After popping the lid onto my coffee recently at the counter at Green Street Coffee, I did as I normally do. I followed up my thank you with a question.
The other barista handled the next customer as I slid along the counter to hear Kevin Melvin remind me exactly why we were tasting butter at a brew school class several months ago at Green Street Coffee at 11th and Spruce. The presence of most of the assorted goodies on hand—cacao, vanilla, dark cherries, and even a piece of leather, all in little plastic baggies—to help our palates suss out flavors made sense. As a regular at Green Street since they opened in 2013—as well as a frequent visitor to Shot Tower and Elixir—I had grown accustomed to finding more and more flavors in my coffee.
And then, at that brew school coffee sampling event, I put a bit of it on my tongue and, after a moment, I tasted the coffee. And there in each subsequent sip was something I was previously ignoring.
Flash forward to the other day as Melvin broke down why I had tasted anything remotely similar to butter.

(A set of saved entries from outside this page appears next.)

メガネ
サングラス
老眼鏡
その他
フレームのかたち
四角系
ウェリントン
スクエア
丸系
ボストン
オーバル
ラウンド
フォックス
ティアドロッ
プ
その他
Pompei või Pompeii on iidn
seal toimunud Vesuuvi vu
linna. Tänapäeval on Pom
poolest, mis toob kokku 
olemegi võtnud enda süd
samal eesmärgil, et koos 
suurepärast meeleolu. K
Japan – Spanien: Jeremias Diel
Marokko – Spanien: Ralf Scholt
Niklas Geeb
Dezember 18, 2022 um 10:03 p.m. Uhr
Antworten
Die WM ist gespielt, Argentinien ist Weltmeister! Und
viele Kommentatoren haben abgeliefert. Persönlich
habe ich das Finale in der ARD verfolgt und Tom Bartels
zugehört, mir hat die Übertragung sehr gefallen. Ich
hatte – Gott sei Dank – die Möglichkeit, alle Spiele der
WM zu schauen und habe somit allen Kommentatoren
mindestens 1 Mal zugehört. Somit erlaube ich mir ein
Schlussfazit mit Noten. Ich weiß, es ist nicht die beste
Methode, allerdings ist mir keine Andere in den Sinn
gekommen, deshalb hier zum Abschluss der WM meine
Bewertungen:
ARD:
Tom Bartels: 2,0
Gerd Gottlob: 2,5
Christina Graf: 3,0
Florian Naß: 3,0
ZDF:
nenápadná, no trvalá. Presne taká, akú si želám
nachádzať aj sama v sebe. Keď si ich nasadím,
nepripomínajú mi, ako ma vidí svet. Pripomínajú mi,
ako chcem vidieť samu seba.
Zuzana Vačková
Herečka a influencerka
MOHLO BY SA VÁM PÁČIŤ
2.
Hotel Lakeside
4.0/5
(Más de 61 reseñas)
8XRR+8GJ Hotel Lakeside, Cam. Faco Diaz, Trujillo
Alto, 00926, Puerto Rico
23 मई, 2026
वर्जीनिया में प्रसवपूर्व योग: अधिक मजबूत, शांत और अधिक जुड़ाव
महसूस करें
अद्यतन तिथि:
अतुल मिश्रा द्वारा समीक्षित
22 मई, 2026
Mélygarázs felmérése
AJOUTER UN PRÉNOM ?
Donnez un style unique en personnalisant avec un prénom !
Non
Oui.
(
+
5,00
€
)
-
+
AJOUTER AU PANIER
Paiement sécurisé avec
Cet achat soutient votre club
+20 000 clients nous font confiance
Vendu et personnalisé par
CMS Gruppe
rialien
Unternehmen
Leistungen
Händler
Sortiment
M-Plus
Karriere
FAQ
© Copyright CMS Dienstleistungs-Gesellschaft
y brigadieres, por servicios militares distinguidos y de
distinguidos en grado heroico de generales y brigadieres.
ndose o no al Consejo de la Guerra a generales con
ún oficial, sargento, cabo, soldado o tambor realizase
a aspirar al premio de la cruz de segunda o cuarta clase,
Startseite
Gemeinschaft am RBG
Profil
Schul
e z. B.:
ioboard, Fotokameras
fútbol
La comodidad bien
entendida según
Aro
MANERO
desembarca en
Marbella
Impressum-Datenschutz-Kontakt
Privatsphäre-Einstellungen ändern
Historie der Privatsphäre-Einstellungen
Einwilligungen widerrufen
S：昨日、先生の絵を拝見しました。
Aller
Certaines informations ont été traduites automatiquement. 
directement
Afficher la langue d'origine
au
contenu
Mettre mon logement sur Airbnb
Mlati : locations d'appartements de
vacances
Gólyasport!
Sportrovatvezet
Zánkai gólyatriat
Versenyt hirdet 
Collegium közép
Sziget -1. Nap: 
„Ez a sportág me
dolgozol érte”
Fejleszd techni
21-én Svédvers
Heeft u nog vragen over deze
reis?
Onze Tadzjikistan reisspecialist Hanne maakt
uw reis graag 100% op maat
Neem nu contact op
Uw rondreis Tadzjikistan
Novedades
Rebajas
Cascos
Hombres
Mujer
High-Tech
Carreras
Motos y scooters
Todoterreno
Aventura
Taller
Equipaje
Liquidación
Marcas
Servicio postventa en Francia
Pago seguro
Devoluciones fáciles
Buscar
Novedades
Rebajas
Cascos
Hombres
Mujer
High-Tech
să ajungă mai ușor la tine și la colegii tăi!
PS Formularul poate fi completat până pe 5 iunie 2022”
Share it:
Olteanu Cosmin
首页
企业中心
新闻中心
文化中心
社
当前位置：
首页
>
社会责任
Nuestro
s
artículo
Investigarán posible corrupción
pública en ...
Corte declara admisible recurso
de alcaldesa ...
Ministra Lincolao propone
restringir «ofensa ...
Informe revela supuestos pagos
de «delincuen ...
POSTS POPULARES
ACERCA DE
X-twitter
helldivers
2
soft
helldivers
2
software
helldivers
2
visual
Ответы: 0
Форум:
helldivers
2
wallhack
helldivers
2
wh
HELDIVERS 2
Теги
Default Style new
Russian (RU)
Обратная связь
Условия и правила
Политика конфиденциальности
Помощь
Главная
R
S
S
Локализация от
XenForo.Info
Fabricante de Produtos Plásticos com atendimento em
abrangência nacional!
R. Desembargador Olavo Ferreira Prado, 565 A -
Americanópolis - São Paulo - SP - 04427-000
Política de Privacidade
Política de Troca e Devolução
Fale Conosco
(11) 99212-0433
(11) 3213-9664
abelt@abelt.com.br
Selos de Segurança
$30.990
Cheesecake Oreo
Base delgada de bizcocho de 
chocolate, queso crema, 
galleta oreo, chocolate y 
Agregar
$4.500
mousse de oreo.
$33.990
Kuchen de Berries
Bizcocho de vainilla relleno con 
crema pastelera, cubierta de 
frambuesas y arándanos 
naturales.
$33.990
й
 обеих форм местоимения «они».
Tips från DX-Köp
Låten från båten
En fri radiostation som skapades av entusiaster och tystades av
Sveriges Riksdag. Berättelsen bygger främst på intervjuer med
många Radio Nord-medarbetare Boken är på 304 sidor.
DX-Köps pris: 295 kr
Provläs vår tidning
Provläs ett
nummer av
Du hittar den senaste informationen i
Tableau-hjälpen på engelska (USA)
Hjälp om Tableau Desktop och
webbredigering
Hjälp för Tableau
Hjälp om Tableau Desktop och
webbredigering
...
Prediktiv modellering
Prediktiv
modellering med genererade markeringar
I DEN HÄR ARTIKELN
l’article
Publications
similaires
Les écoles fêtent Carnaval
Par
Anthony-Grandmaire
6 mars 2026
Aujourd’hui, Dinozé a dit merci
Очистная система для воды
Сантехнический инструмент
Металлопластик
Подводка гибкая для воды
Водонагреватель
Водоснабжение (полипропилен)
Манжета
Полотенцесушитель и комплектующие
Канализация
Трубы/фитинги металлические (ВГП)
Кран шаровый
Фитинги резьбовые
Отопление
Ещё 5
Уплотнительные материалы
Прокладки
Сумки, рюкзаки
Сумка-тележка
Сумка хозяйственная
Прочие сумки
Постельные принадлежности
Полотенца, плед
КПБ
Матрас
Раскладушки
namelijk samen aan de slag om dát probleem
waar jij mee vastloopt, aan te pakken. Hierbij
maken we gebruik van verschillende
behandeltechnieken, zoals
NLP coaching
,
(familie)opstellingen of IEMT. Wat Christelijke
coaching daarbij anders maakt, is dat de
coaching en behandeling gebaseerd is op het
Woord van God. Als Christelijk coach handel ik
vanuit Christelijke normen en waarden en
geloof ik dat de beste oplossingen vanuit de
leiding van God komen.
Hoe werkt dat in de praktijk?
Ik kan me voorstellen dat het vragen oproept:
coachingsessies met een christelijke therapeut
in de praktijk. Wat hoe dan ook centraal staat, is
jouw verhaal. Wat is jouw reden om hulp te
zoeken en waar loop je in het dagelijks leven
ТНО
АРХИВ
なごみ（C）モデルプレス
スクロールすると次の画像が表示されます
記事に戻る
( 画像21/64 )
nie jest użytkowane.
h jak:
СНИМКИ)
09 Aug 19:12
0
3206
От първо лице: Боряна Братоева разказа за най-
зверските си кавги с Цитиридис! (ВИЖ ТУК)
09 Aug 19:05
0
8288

“When you have a coffee with a heavier, denser body from French press or a brew method similar to that, it’s because you not only have dissolved solids but also suspended solids. Sometimes that adds to the body of a coffee. The suspended solids—that’s why you get that oily, buttery body,” he says.
“It’s just the effect the brewing method has on it.”
So whereas regular drip coffee or Chemex pour overs offer the lighter, watery body that most of us are used to, on the other end of the spectrum, he says, is the buttery body you get from the emulsion created during high pressure espresso extractions.
“Sometimes, depending on how the coffee is processed or roasted, you can still get a kind of buttery body,” Melvin says.
“Some beans can be more oily or it can come down to the roast—if the coffee is roasted longer, more of those oils are going to come to the surface.”
That was just a quick bit of knowledge I picked up in under two minutes right after getting my coffee the other day.
Having started close to zero at the same location back in 2008 when it was Spruce Street Espresso—one of the shop’s that brought the so-called third wave of coffee to Philly—it’s easy to continuously add to your coffee knowledge when the people at Green Street are on that very mission, albeit with a little more intensity than me or you.
As such, Melvin, a Green Street employee for over two years, just returned from Barista Camp in Tucson, Arizona, where he crammed in 14 hours of classes that he’ll supplement with two online courses in order to complete his barista level 1 certification with the Barista Guild of America.
While Melvin says he’s doing it equally for personal and professional enrichment, manager Jeremy Behne, who joined him on the trip to act as a certified station instructor at the camp, adds, “the moment you stop learning, you’re killing your career, your progression.”
And to help expand Philly’s coffee knowledge, Green Street is opening a coffee training and R&D lab in the space adjacent to their roaster at 1919 Alter St. in South Philly.